Ini beliau ucapkan rnengenai seorang wanita yang dikabarkan kepada beliau bahwa ia berpuasa di siang hari dan shalat di malam hari namun menyakiti para tetangganya. [Diriwayatkan oleh Ahmad, no. 9383; dan al-Hakim, 4/183, ia menshahihkan isnadnya]

  1. Berbuat baik kepada tetangga; yaitu menolongnya jika ia minta pertolongan, membantunya jika ia minta bantuan, menjenguknya jika ia sakit, mengucapkan selamat bila ia mendapat kesenangan, menghiburnya bila ia mendapat musibah, membantunya jika ia memerlukan, mendahuluinya dengan sapaan dan salam, berbicara dengan lembut kepadanya dan kepada anaknya, menunjukkannya kepada hal-hal yang mengandung kemaslahatan agama dan urusan dunianya, menjaga perasaannya, memaafkan kekhilafannya, tidak mencari-cari aibnya, tidak menyempitkannya dengan bangunan atau jalanan, tidak menyakitinya dengan menimpakan aliran talang air padanya atau melemparkan kotoran atau sampah di depan rumahnya. Semua ini merupakan perbuatan baik terhadap tetangga yang telah diperintahkan Allah, yang tercakup dalam FirmanNya,

“Tetangga yang dekat dan tetangga yang jauh.” (An-Nisa`: 36).

Dan sabda Rasulullah SAW,

“Barangsiapa yang beriman kepada Allah dan Hari Akhir, hendaklah ia berbuat baik kepada tetangganya.” [Diriwayatkan oleh al-Bukhari; Muslim, no. 47]

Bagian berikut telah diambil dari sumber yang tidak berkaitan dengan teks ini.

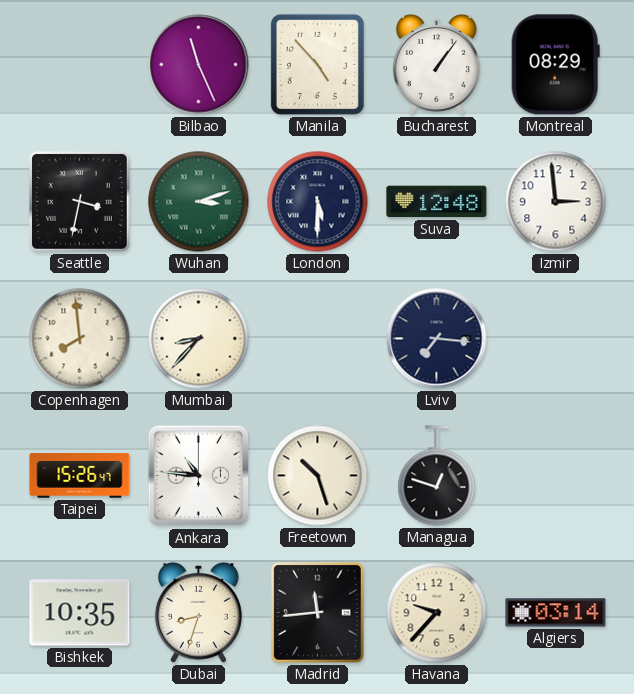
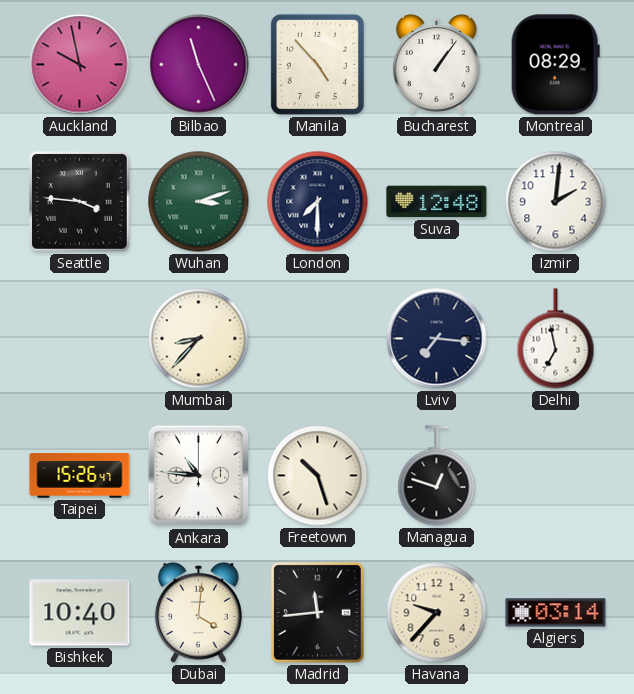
Auckland: none -> 9:58
Seattle: 3:32 -> 3:46
London: 5:30 -> 7:30
Izmir: 2:59 -> 2:01
Copenhagen: 7:59 -> none
Delhi: none -> 6:58
Bishkek: 10:35 -> 10:40
Dubai: 8:33 -> 4:01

  1. Memuliakannya dengan bersikap dan berbuat baik kepadanya, berdasarkan sabda Rasulullah SAW,

“Hai para wanita Muslimah, janganlah seorang wanita meremehkan pemberian kepada tetangganya walaupun hanya berupa daging kuku kambing.” [Diriwayatkan oleh al-Bukhari, no. 2566]

Dan sabda beliau kepada Abu Dzar,

“Hai Abu Dzar, bilu engkau memasak masakan berkuah, maka perbanyaklah kuahnya dan berikanlah (bagian) kepada para tetanggamu” [Diriwayatkan oleh al-Bukhari; Muslim, no. 2625]

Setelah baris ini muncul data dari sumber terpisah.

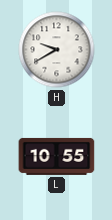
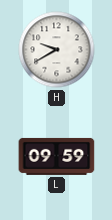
L: 10:55 -> 09:59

Juga sabda beliau kepada Aisyah RA ketika ia bertanya, “Aku punya dua tetangga, kepada yang mana aku berikan hadiah?” Jawab beliau,

“Kepada yang pintunya lebih dekat denganmu.” [Muttafaq ‘alaih; al-Bukhari, no. 2259]

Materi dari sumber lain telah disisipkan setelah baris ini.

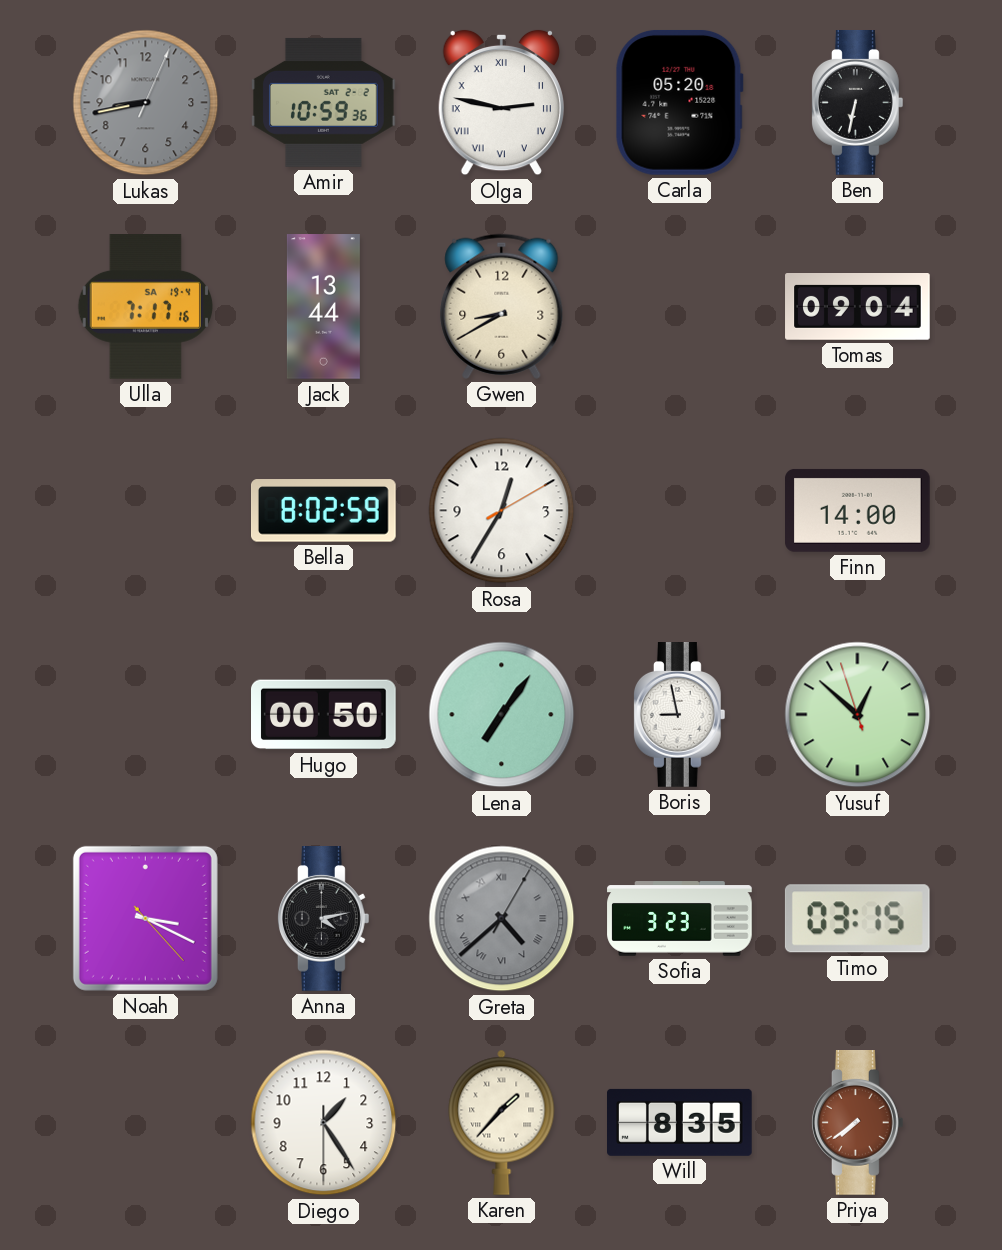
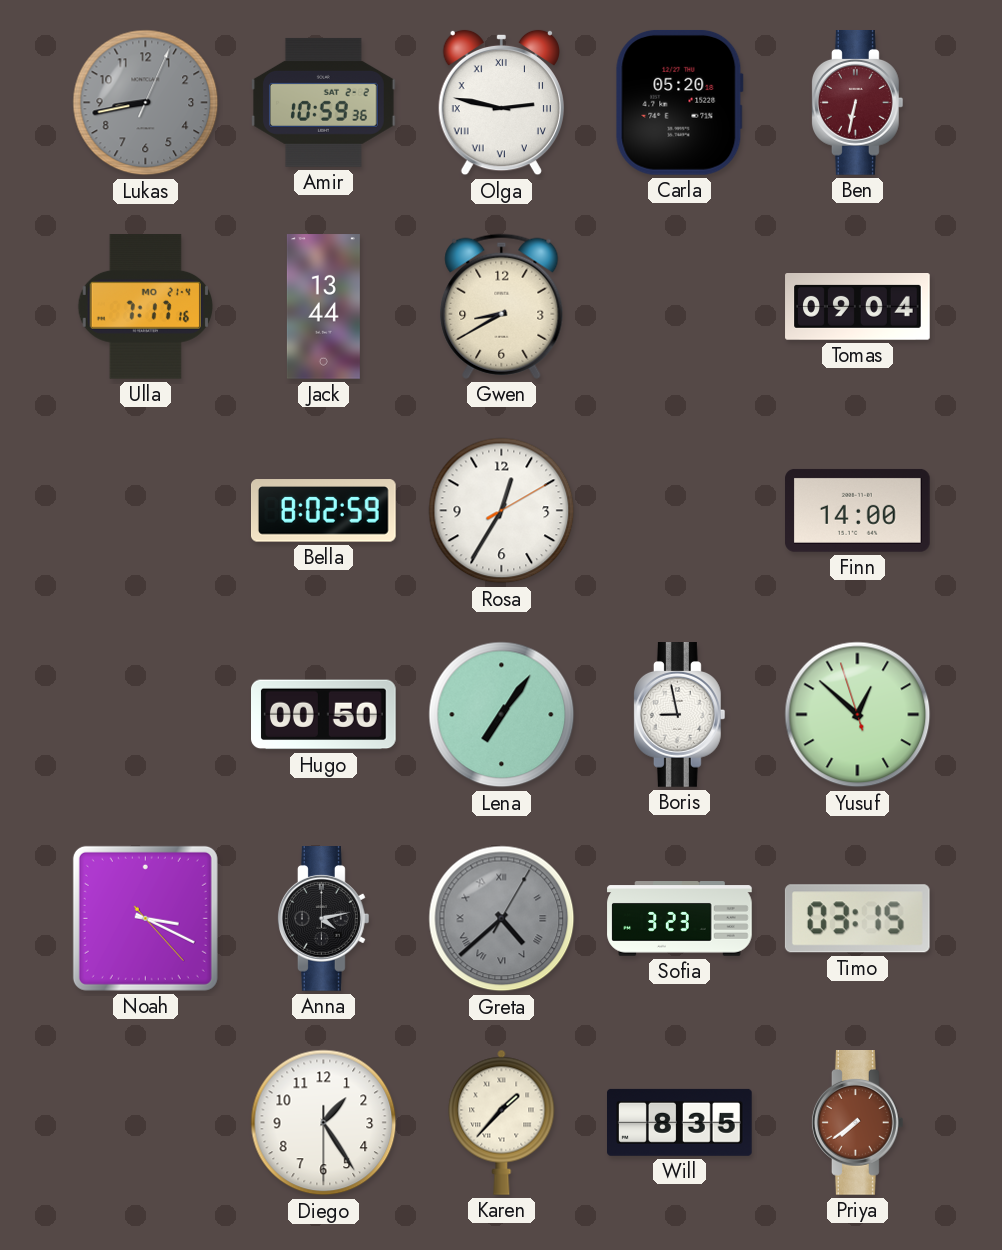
Ben dial: black -> burgundy
Ulla date: SA 19-4 -> MO 21-4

  1. Menghormati dan menghargainya; tidak melarangnya menempatkan kayu pada dindingnya, tidak menjual atau menyewakan lahan yang bersambung dengan lahannya atau yang mendekatinya sehingga menawarkan kepadanya (terlebih dahulu), serta senantiasa meminta pendapatnya. Hal ini berdasarkan sabda Rasulullah SAW,

“Janganlah seseorang di antara kalian melarang tetangganya menempatkan kayu pada dindingnya.” [Muttafaq ‘alaih; al-Bukhari, no. 2463; Muslim, no. 1609]

Dan sabdanya,

“Barangsiapa yang memiliki tetangga dalam satu dinding pembatas (rumah) atau sekutu, hendaklah tidak menjualnya sehingga menawarkannya kepadanya.” [Diriwayatkan oleh al-Hakim, 2/64 dan dishahihkannya]

Kesimpulan:

Pertama: Seorang Muslim bisa mengetahui dirinya, apakah telah berbuat baik atau buruk terhadap tetangganya, berdasarkan sabda Rasulullah SAW saat beliau ditanya tentang hal ini,

“Jika kalian mendengar para tetanggamu mengatakan bahwa engkau telah berbuat baik, maka engkau memang telah berbuat baik. Dan jika engkau mendengar mereka mengatakan bahwa engkau telah berbuat buruk maka engkau memang telah berbuat buruk.” [Diriwayatkan oleh Ahmad, no. 3798 dengan sanad jayyid]

Kedua: Jika seorang Muslim mendapat cobaan berupa tetangga yang buruk, maka hendaklah ia bersabar, karena kesabarannya akan menjadi sebab terbebasnya dia darinya.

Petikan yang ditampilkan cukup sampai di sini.